Viscous flow takes into consideration the viscosity of a fluid. Viscosity essentially being the thickness of the fluid, for example syrup has a higher viscosity than milk. The viscosity of most liquids will change according to temperature, so honey has a lower viscosity when hot, but a higher one when cold.
We were introduced to various assumptions, first of which is that the fluid is incompressible. This implies that the density of the fluid in a fixed volume will stay the same regardless of movement.
One of the main assumptions, was the Continuum Hypothesis. This says that at any point in our fluid, we can calculate the density, pressure and temperature.

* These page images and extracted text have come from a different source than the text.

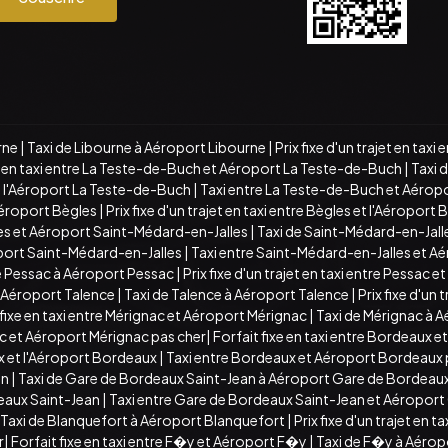
rne
|
Taxi de Libourne à Aéroport Libourne
|
Prix fixe d'un trajet en tax
xe en taxi entre La Teste-de-Buch et Aéroport La Teste-de-Buch
|
Taxi 
 et l'Aéroport La Teste-de-Buch
|
Taxi entre La Teste-de-Buch et Aérop
Aéroport Bègles
|
Prix fixe d'un trajet en taxi entre Bègles et l'Aéroport 
lles et Aéroport Saint-Médard-en-Jalles
|
Taxi de Saint-Médard-en-Jall
roport Saint-Médard-en-Jalles
|
Taxi entre Saint-Médard-en-Jalles et A
e Pessac à Aéroport Pessac
|
Prix fixe d'un trajet en taxi entre Pessac 
et Aéroport Talence
|
Taxi de Talence à Aéroport Talence
|
Prix fixe d'un 
 fixe en taxi entre Mérignac et Aéroport Mérignac
|
Taxi de Mérignac à 
ac et Aéroport Mérignac pas cher
|
Forfait fixe en taxi entre Bordeaux
aux et l'Aéroport Bordeaux
|
Taxi entre Bordeaux et Aéroport Bordeaux 
an
|
Taxi de Gare de Bordeaux Saint-Jean à Aéroport Gare de Bordeaux
eaux Saint-Jean
|
Taxi entre Gare de Bordeaux Saint-Jean et Aéroport
Taxi de Blanquefort à Aéroport Blanquefort
|
Prix fixe d'un trajet en 
r
|
Forfait fixe en taxi entre F�y et Aéroport F�y
|
Taxi de F�y à Aéro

This essentially dismisses the fact that fluids are made up of molecules, so if a pin was placed in a fluid, there would be a chance that we haven’t actually got a part of the fluid, however the continuum hypothesis allows us to calculate the characteristics as an extremely close estimate.
Momentum conservation is another trait of a viscous fluid. Its is quite simply the fact that we cannot create momentum, and we cannot eliminate it. Essentially,
rate of change of momentum inside volume (V) = net rate of inflow of momentum into V + total force on fluid inside V
We also consider the conservation of mass. It is said that the the mass of one element before an action is equivalent to the mass after, therefore, (rate of change of mass inside V = net rate of inflow of mass into V).
This is only a small introduction to viscous flows, and although the assumptions seem relatively straight forward, I will definitely have to recap before term 2.